Walery’s district makes use of conference calling and online meetings to save on gas consumption and paper costs, and the district is upgrading certain online communications channels to save on these expenses as well.
The district is using an intranet and Microsoft SharePoint technology for posting information, which helps reduce the amount of storage space employees need on their individual machines and cuts down on the number of eMail messages that are printed out, Walery said.
“We’re educating our users to…think about doing things a little bit differently,” he added.
Using server virtualization technology, the district has consolidated 11 servers onto two hard boxes, and all its computers are shut down at a specified time.
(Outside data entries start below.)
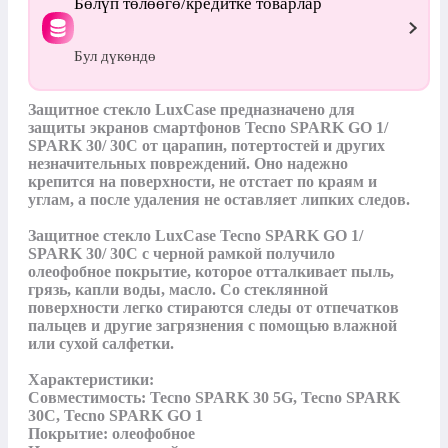
Бөлүп төлөөгө/кредитке товарлар
Бул дүкөндө
Защитное стекло LuxCase предназначено для 
защиты экранов смартфонов Tecno SPARK GO 1/ 
SPARK 30/ 30C от царапин, потертостей и других 
незначительных повреждений. Оно надежно 
крепится на поверхности, не отстает по краям и 
углам, а после удаления не оставляет липких следов.

Защитное стекло LuxCase Tecno SPARK GO 1/ 
SPARK 30/ 30C с черной рамкой получило 
олеофобное покрытие, которое отталкивает пыль, 
грязь, капли воды, масло. Со стеклянной 
поверхности легко стираются следы от отпечатков 
пальцев и другие загрязнения с помощью влажной 
или сухой салфетки.

Характеристики:

Совместимость: Tecno SPARK 30 5G, Tecno SPARK 
30C, Tecno SPARK GO 1

Покрытие: олеофобное
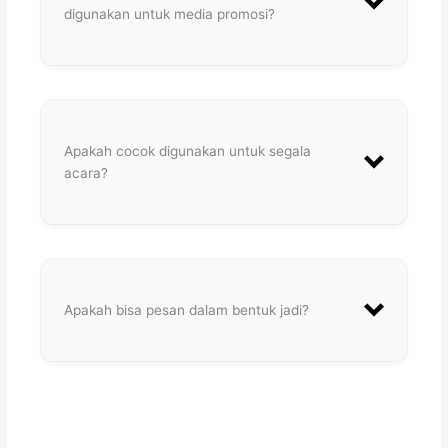
digunakan untuk media promosi?
Apakah cocok digunakan untuk segala
acara?
Apakah bisa pesan dalam bentuk jadi?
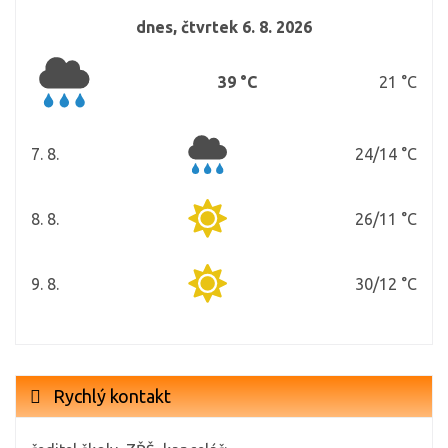
dnes, čtvrtek 6. 8. 2026
39 °C
21 °C
7. 8.
24/14 °C
pátek
8. 8.
26/11 °C
sobota
9. 8.
30/12 °C
neděle
Rychlý kontakt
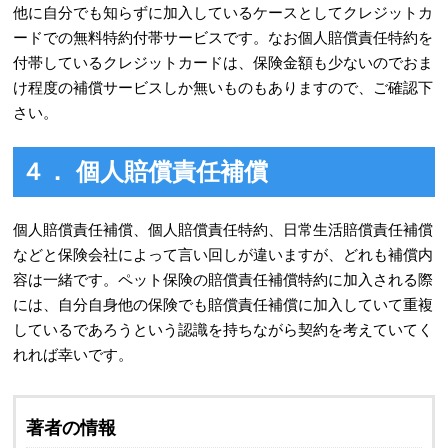
他に自分でも知らずに加入しているケースとしてクレジットカ
ードでの無料特約付帯サービスです。なお個人賠償責任特約を
付帯しているクレジットカードは、保険金額も少ないのでおま
け程度の補償サービスしか無いものもありますので、ご確認下
さい。
４． 個人賠償責任補償
個人賠償責任補償、個人賠償責任特約、日常生活賠償責任補償
などと保険会社によって言い回しが違いますが、どれも補償内
容は一緒です。ペット保険の賠償責任補償特約に加入される際
には、自分自身他の保険でも賠償責任補償に加入していて重複
しているであろうという認識を持ちながら契約を考えていてく
れれば幸いです。
著者の情報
In addition, all monitors go into “sleep” mode after 20 minutes to reduce power consumption.
“Many [solutions] have very little or no cost and just require behavior changes, so your district can start doing things in a slightly different way,” he said.
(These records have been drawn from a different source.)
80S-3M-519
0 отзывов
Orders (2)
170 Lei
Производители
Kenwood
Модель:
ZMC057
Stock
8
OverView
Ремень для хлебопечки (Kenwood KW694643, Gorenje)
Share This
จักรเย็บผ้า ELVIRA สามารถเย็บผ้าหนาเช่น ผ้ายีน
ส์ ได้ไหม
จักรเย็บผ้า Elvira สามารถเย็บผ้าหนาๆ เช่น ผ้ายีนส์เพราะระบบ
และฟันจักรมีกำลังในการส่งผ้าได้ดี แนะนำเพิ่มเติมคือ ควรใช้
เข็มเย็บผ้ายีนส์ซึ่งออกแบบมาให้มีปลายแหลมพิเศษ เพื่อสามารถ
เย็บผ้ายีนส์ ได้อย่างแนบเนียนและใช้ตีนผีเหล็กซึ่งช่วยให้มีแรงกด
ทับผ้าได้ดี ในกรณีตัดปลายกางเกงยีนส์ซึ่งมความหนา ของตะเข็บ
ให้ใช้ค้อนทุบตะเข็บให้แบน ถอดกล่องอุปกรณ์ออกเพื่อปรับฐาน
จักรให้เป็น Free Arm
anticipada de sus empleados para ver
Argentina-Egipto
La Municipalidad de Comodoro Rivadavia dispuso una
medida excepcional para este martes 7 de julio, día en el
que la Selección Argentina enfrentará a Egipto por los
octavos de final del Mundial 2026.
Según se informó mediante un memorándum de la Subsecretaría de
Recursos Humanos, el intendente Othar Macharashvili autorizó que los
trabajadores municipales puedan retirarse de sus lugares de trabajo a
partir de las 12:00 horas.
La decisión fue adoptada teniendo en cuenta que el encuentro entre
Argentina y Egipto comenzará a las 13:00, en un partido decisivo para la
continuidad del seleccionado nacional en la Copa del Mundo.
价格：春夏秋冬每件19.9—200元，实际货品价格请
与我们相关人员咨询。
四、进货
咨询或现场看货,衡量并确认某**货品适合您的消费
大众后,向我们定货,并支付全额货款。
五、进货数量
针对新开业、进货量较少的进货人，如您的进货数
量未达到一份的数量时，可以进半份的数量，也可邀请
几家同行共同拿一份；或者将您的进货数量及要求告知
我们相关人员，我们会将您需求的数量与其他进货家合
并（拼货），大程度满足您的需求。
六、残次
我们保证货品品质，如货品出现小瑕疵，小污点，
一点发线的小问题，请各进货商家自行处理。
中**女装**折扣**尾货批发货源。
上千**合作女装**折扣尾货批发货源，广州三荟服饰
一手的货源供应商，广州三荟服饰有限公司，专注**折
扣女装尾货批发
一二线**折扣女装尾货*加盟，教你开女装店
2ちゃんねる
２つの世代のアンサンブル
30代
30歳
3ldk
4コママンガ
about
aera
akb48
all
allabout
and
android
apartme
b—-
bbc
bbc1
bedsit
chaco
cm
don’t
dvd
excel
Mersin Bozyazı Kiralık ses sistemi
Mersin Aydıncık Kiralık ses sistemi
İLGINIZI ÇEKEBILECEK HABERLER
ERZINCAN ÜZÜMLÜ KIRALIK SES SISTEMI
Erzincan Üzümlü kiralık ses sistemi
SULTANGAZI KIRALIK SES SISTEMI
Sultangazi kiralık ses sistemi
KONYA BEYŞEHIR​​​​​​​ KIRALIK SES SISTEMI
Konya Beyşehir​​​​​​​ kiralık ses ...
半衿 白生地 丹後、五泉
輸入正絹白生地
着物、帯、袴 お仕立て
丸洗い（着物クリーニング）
Converging various IT systems on a single district network can save on energy costs, said Jim Schul, chief information officer for the Harris County, Texas, Department of Education. And internet-based instruction is another “green” option for schools.
“Virtual delivery is now taking off, and not just in the professional development area, but also in classrooms, which we’re very excited about,” Schul said.
Opting for virtual instruction could prompt districts to reconsider their school construction and building-size needs, he said.
For example, a fully equipped school that houses 2,000 to 3,000 students can cost upwards of $100 million. “If we start to virtualize a lot of our instruction, we might not need a $100 million high school–maybe we need a $75 million high school, because all of our students might not be present at the same time, meaning [we could reduce our] heating and cooling, maintenance, bus, and other energy costs,” he said.
Rural schools in particular are affected by today’s high gas prices and energy costs, because some students might ride an hour or longer on their way to school. Provided that students have access to technology at home, virtual schooling can help cut gas and electricity consumption, Schul said.
Texas recently passed a law requiring school districts to reduce their energy bills by 5 percent, and the panelists urged school leaders to begin implementing energy-saving plans so they can lead by example and be prepared if, or when, other states begin imposing similar energy-usage mandates.
“Going green is a long-term investment. …Who knows how high energy costs will be 20 years from now?” Schul said. “Think out of the box for eco-friendliness.”
“It’s just a matter of education and letting people know there’s a different way to do things,” Walery said.
“Education is critical in this whole area,” Verdesca agreed.